As manager, ensure that each team member’s day-to-day tasks are ones that they are comfortable with so they are happy coming into work and their passion for what they’re doing increases. The positive energy of the team in general will then improve.
Communication is one of the most important aspects of any team, not just in terms of them talking to each other but receiving information and feedback from senior management.
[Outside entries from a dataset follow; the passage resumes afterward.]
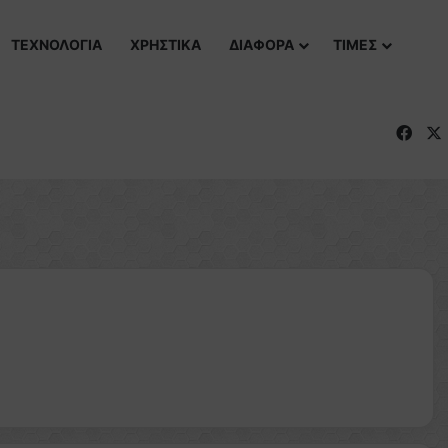
ΤΕΧΝΟΛΟΓΙΑ
ΧΡΗΣΤΙΚΑ
ΔΙΑΦΟΡΑ
ΤΙΜΕΣ
Fac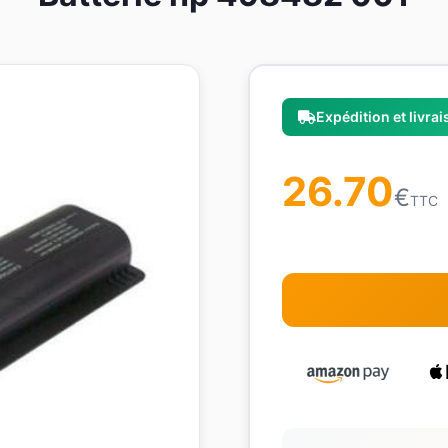
Expédition et livra
26.70
€
TTC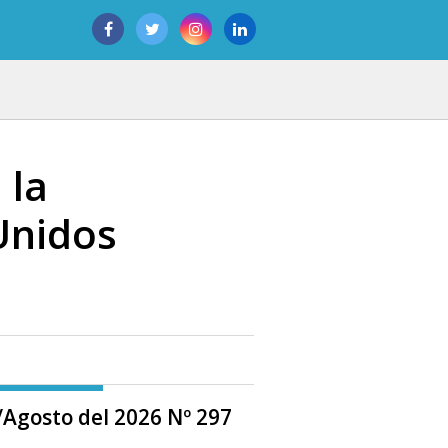
 la
Unidos
o/Agosto del 2026 Nº 297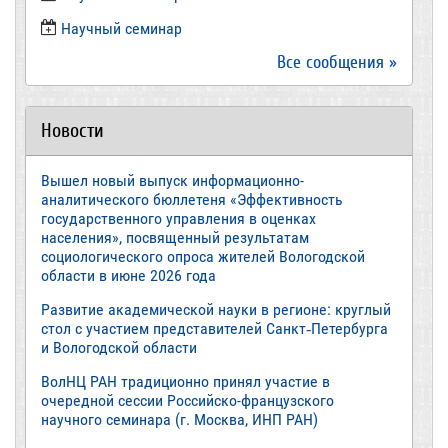
​Научный семинар
Все сообщения »
Новости
Вышел новый выпуск информационно-
аналитического бюллетеня «Эффективность
государственного управления в оценках
населения», посвященный результатам
социологического опроса жителей Вологодской
области в июне 2026 года
Развитие академической науки в регионе: круглый
стол с участием представителей Санкт‑Петербурга
и Вологодской области
ВолНЦ РАН традиционно принял участие в
очередной сессии Российско-французского
научного семинара (г. Москва, ИНП РАН)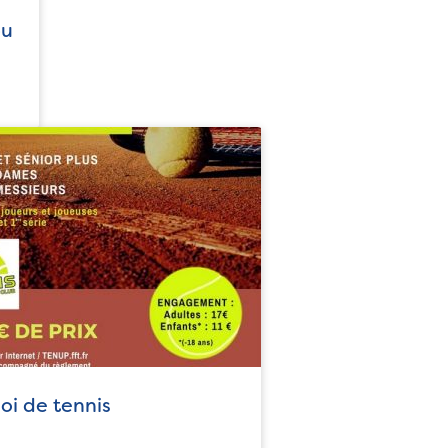
ou
oi de tennis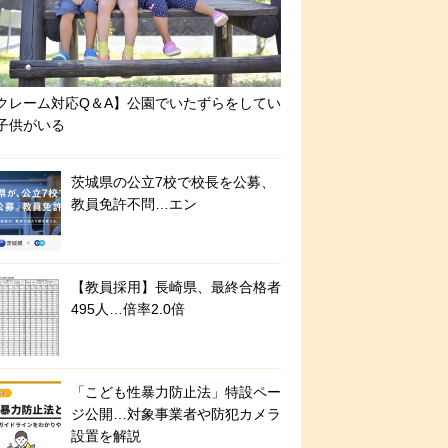
クレーム対応Q＆A】公園でいたずらをしてい
子供がいる
茨城県の公立7校で校長を公募、
教員免許不問…エン
【教員採用】長崎県、最終合格者
495人…倍率2.0倍
「こども性暴力防止法」特設ペー
ジ公開…対象事業者や防犯カメラ
設置を解説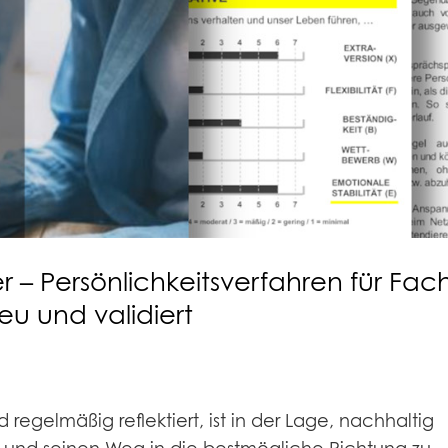
er – Persönlichkeitsverfahren für Fac
eu und validiert
 regelmäßig reflektiert, ist in der Lage, nachhaltig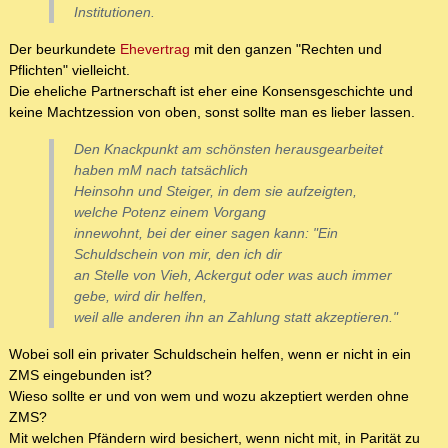
Institutionen.
Der beurkundete
Ehevertrag
mit den ganzen "Rechten und
Pflichten" vielleicht.
Die eheliche Partnerschaft ist eher eine Konsensgeschichte und
keine Machtzession von oben, sonst sollte man es lieber lassen.
Den Knackpunkt am schönsten herausgearbeitet
haben mM nach tatsächlich
Heinsohn und Steiger, in dem sie aufzeigten,
welche Potenz einem Vorgang
innewohnt, bei der einer sagen kann: "Ein
Schuldschein von mir, den ich dir
an Stelle von Vieh, Ackergut oder was auch immer
gebe, wird dir helfen,
weil alle anderen ihn an Zahlung statt akzeptieren."
Wobei soll ein privater Schuldschein helfen, wenn er nicht in ein
ZMS eingebunden ist?
Wieso sollte er und von wem und wozu akzeptiert werden ohne
ZMS?
Mit welchen Pfändern wird besichert, wenn nicht mit, in Parität zu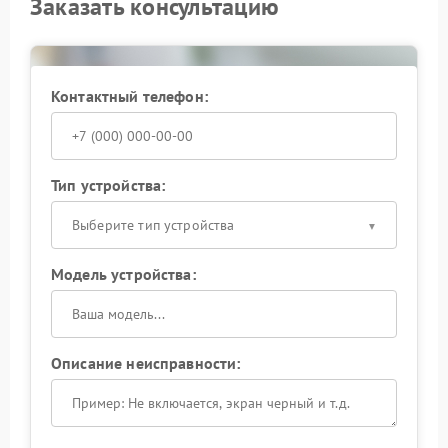
Заказать консультацию
Контактный телефон:
Тип устройства:
Выберите тип устройства
Модель устройства:
Описание неисправности: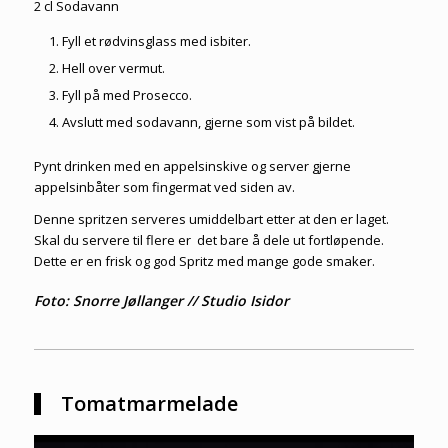
2 cl Sodavann
Fyll et rødvinsglass med isbiter.
Hell over vermut.
Fyll på med Prosecco.
Avslutt med sodavann, gjerne som vist på bildet.
Pynt drinken med en appelsinskive og server gjerne
appelsinbåter som fingermat ved siden av.
Denne spritzen serveres umiddelbart etter at den er laget.
Skal du servere til flere er det bare å dele ut fortløpende.
Dette er en frisk og god Spritz med mange gode smaker.
Foto: Snorre Jøllanger // Studio Isidor
Tomatmarmelade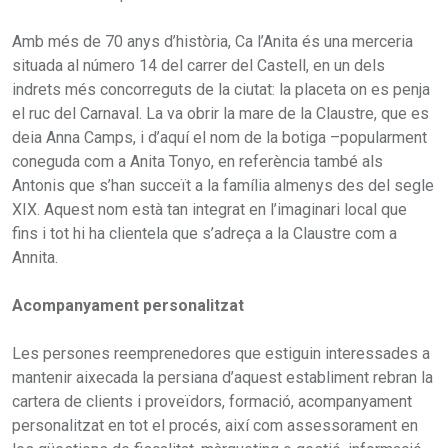
Amb més de 70 anys d’història, Ca l’Anita és una merceria
situada al número 14 del carrer del Castell, en un dels
indrets més concorreguts de la ciutat: la placeta on es penja
el ruc del Carnaval. La va obrir la mare de la Claustre, que es
deia Anna Camps, i d’aquí el nom de la botiga –popularment
coneguda com a Anita Tonyo, en referència també als
Antonis que s’han succeït a la família almenys des del segle
XIX. Aquest nom està tan integrat en l’imaginari local que
fins i tot hi ha clientela que s’adreça a la Claustre com a
Annita.
Acompanyament personalitzat
Les persones reemprenedores que estiguin interessades a
mantenir aixecada la persiana d’aquest establiment rebran la
cartera de clients i proveïdors, formació, acompanyament
personalitzat en tot el procés, així com assessorament en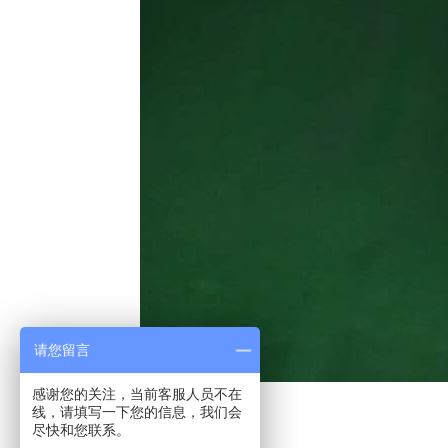
请您留言
感谢您的关注，当前客服人员不在
线，请填写一下您的信息，我们会
尽快和您联系。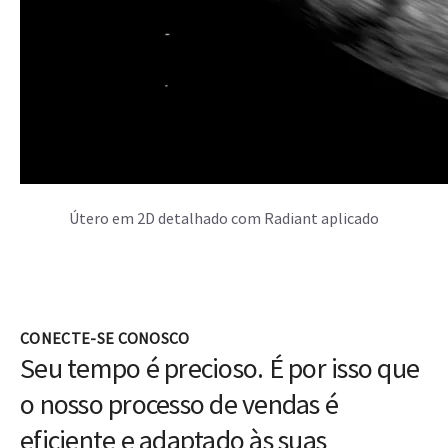
Quer uma estimativa de preço, cotação ou
demonstração? Nossos especialistas em vendas
fornecerão todas as informações necessárias para o
seu processo de tomada de decisões.
Descubra mais sobre o Voluson Expert
22
Imagens
Detecção precoce
Experimente os recursos de
Descubra respostas críticas
imagem de última geração
mais cedo para uma
para revelar mais.
avaliação, detecção e
diagnóstico mais rápidos.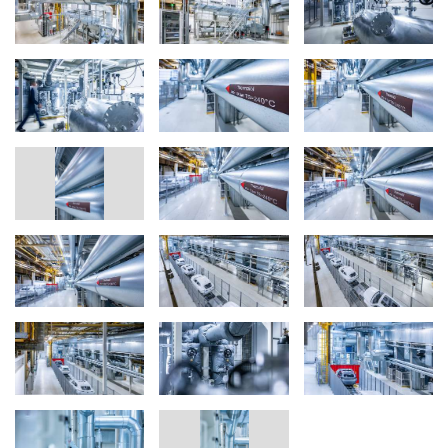
mari consumatoare de energie. Un sistem pe bază de ulei termic
poate fi operat, de asemenea, cu gaz ca soluţie intermediară.
Testarea s-a încheiat cu succes la Regensburg
Echipa proiectului-pilot de la Regensburg a profitat de perioada
de nefuncţionare a producţiei din perioada Anului Nou pentru a
instala tehnologia uleiului termic. În doar câteva zile, au înlocuit
echipamentul de uscare alimentat cu gaz utilizat pentru una dintre
cele trei linii de aplicare a stratului final cu un sistem de ulei termic
încălzit electric - completat cu o unitate inovatoare de evacuare a
aerului eRTO alimentată electric.
Inovaţia principală constă în utilizarea noii unităţi electrice de
încălzire pentru a transfera căldura către uleiul termic, în loc să
încălzească direct aerul din jurul caroseriilor maşinilor în camera
de uscare după aplicarea vopselei. Uleiul încălzit circulă într-o
buclă închisă şi, într-o a doua etapă, încălzeşte aerul din camera
de uscare prin intermediul schimbătoarelor de căldură. Uleiul
termic circulant atinge temperaturi de câteva sute de grade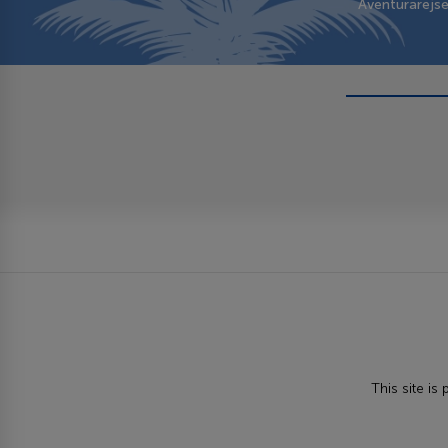
Aventurarejs
This site i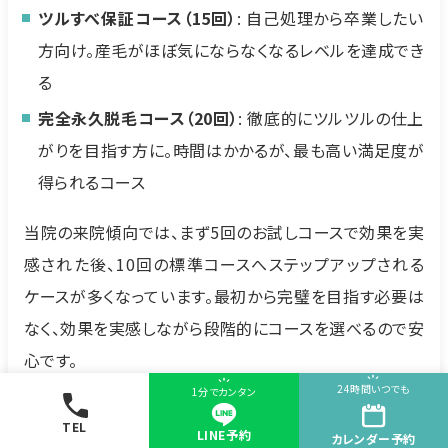
ツルすべ保証コース（15回）
: 自己処理から卒業したい
方向け。産毛がほぼ気にならなくなるレベルを達成でき
る
完全永久脱毛コース（20回）
: 徹底的にツルツルの仕上
がりを目指す方に。時間はかかるが、最も高い満足度が
得られるコース
当院の来院傾向では、まず5回のお試しコースで効果を実
感された後、10回の標準コースへステップアップされる
ケースが多くなっています。最初から完璧を目指す必要は
なく、効果を実感しながら段階的にコースを選べるので安
心です。
24時間いつでも
1分でカンタン
毛周期と顔脱毛の効果
TEL
LINE予約
カレンダー
予約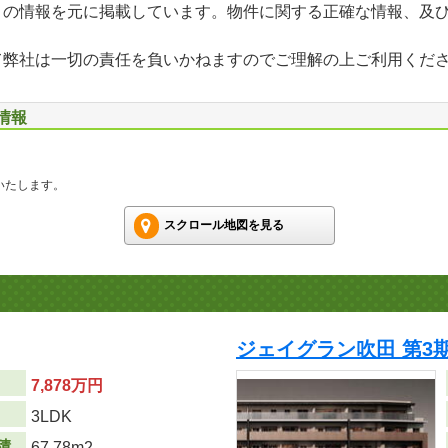
」の情報を元に掲載しています。物件に関する正確な情報、及
て弊社は一切の責任を負いかねますのでご理解の上ご利用くだ
情報
いたします。
スクロール地図を見る
ジェイグラン吹田 第3
7,878万円
り
3LDK
積
67.78m
2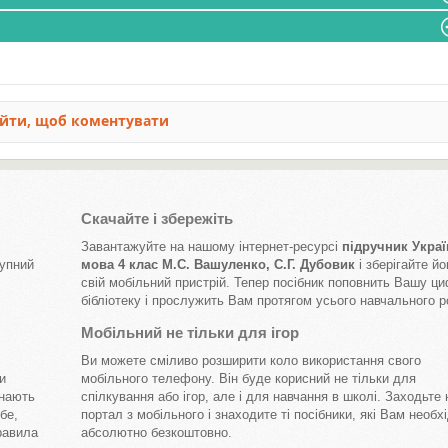
Скачайте і збережіть
Завантажуйте на нашому інтернет-ресурсі
підручник Украї
тупний
мова 4 клас М.С. Вашуленко, С.Г. Дубовик
і зберігайте йо
свій мобільний пристрій. Тепер посібник поповнить Вашу ц
бібліотеку і прослужить Вам протягом усього навчального р
Мобільний не тільки для ігор
Ви можете сміливо розширити коло використання свого
и
мобільного телефону. Він буде корисний не тільки для
знають
спілкування або ігор, але і для навчання в школі. Заходьте
бе,
портал з мобільного і знаходите ті посібники, які Вам необхі
равила
абсолютно безкоштовно.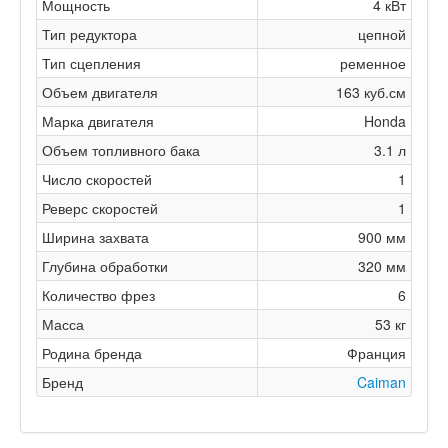
Мощность
4 кВт
Тип редуктора
цепной
Тип сцепления
ременное
Объем двигателя
163 куб.см
Марка двигателя
Honda
Объем топливного бака
3.1 л
Число скоростей
1
Реверс скоростей
1
Ширина захвата
900 мм
Глубина обработки
320 мм
Количество фрез
6
Масса
53 кг
Родина бренда
Франция
Бренд
Caiman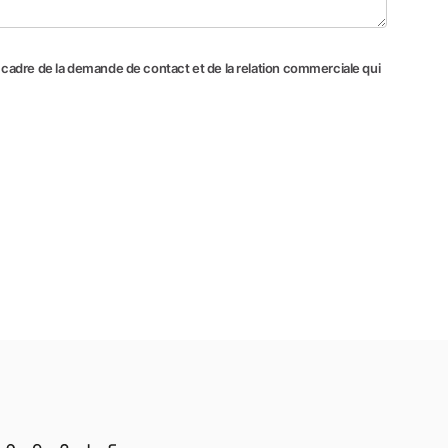
e cadre de la demande de contact et de la relation commerciale qui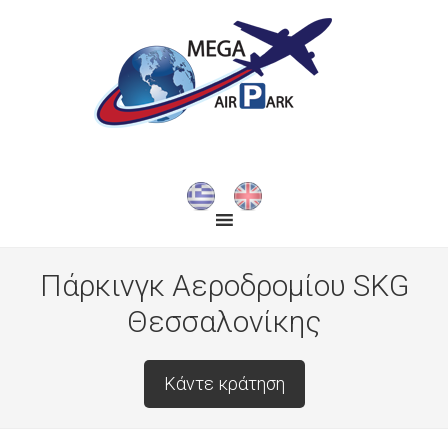
Πάρκινγκ Αεροδρομίου SKG
Θεσσαλονίκης
Κάντε κράτηση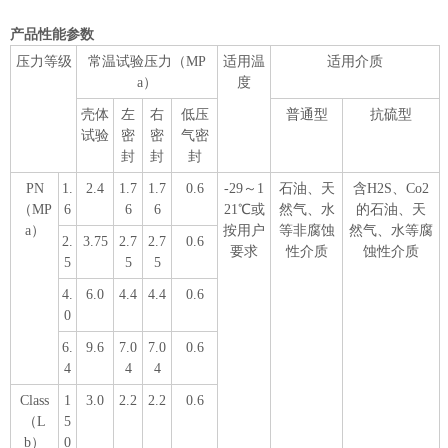
产品性能参数
压力等级
常温试验压力（MP
适用温
适用介质
a）
度
壳体
左
右
低压
普通型
抗硫型
试验
密
密
气密
封
封
封
PN
1.
2.4
1.7
1.7
0.6
-29～1
石油、天
含H2S、Co2
（MP
6
6
6
21℃或
然气、水
的石油、天
a）
按用户
等非腐蚀
然气、水等腐
2.
3.75
2.7
2.7
0.6
要求
性介质
蚀性介质
5
5
5
4.
6.0
4.4
4.4
0.6
0
6.
9.6
7.0
7.0
0.6
4
4
4
Class
1
3.0
2.2
2.2
0.6
（L
5
b）
0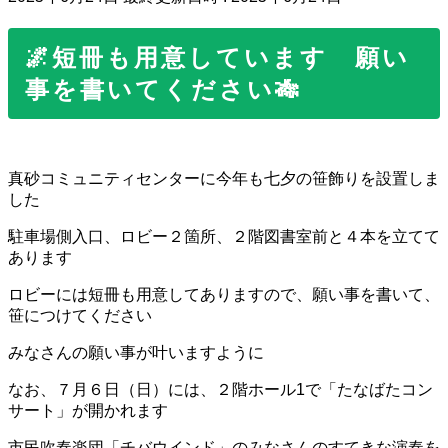
🌌短冊も用意しています 願い
事を書いてください🎋
真砂コミュニティセンターに今年も七夕の笹飾りを設置しま
した
駐車場側入口、ロビー２箇所、２階図書室前と４本を立てて
あります
ロビーには短冊も用意してありますので、願い事を書いて、
笹につけてください
みなさんの願い事が叶いますように
なお、７月６日（日）には、２階ホール1で「たなばたコン
サート」が開かれます
市民吹奏楽団「チバウインド」のみなさんのすてきな演奏を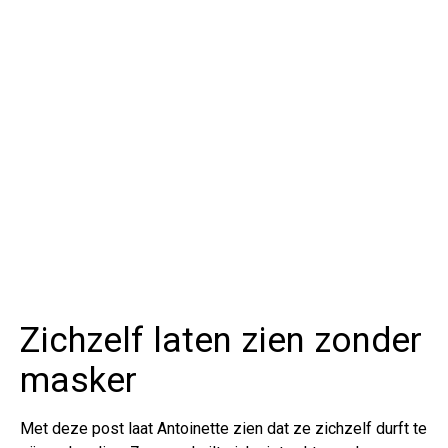
Zichzelf laten zien zonder
masker
Met deze post laat Antoinette zien dat ze zichzelf durft te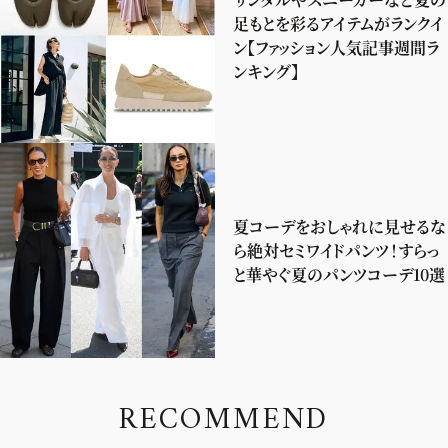
足もとを彩るアイテムがランクイ
ン【ファッション人気記事週間ラ
ンキング】
夏コーデをおしゃれに見せるな
ら絶対セミワイドパンツ！すらっ
と華やぐ夏のパンツコーデ10選
R
E
C
O
M
M
E
N
D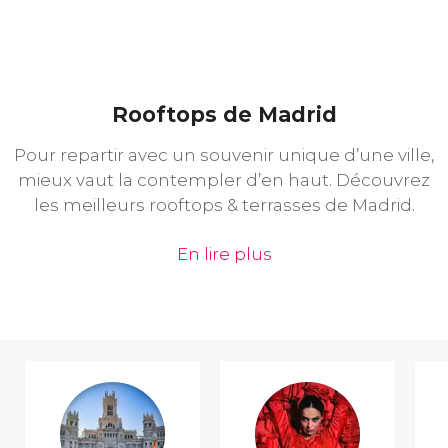
Rooftops de Madrid
Pour repartir avec un souvenir unique d’une ville,
mieux vaut la contempler d’en haut. Découvrez
les meilleurs rooftops & terrasses de Madrid.
En lire plus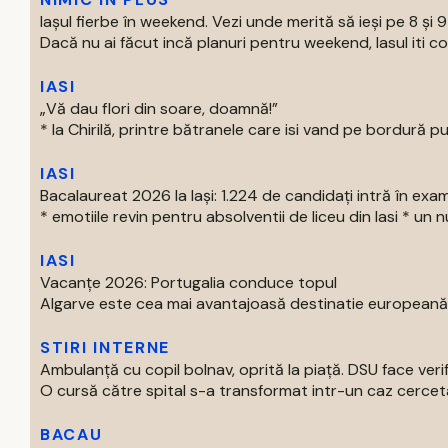
Iașul fierbe în weekend. Vezi unde merită să ieși pe 8 și 
Dacă nu ai făcut incă planuri pentru weekend, Iasul iti com
IASI
„Vă dau flori din soare, doamnă!”
* la Chirilă, printre bătranele care isi vand pe bordură put
IASI
Bacalaureat 2026 la Iași: 1.224 de candidați intră în exa
* emotiile revin pentru absolventii de liceu din Iasi * un nu
IASI
Vacanțe 2026: Portugalia conduce topul
Algarve este cea mai avantajoasă destinatie europeană pe
STIRI INTERNE
Ambulanță cu copil bolnav, oprită la piață. DSU face verif
O cursă către spital s-a transformat intr-un caz cercetat
BACAU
Keeping a team deliberately or unconsciously in the dark about developments in the company’s relationship with a client, within the company or even in their department can be extremely damaging.
Keeping them in the loop (and inviting their opinions on particular subjects), however, makes them feel involved and valued and promotes “one shared vision” for the company.
Take an interest
Engagement is a key factor as far as the productivity of a team is concerned – if an individual doesn’t think that they are considered to be an important part of the organisation, the quality of their work will probably deteriorate and they will ultimately leave for somewhere that does value them.
Managers should therefore take an appropriate level of interest in their personal and professional development in order to increase their sense of importance and help to reinforce the fact that the company is the best place for them to work.
Limit unnecessary meetings
Nothing saps the strength and energy of a team than having boring meeting after boring meeting where very little of merit is said and few decisions are made. A lot of the communication that goes on in meetings can be achieved via email or individual face-to-face conversations – what’s the point in wasting time every week sitting around a table not getting anything done and watching productivity levels slide?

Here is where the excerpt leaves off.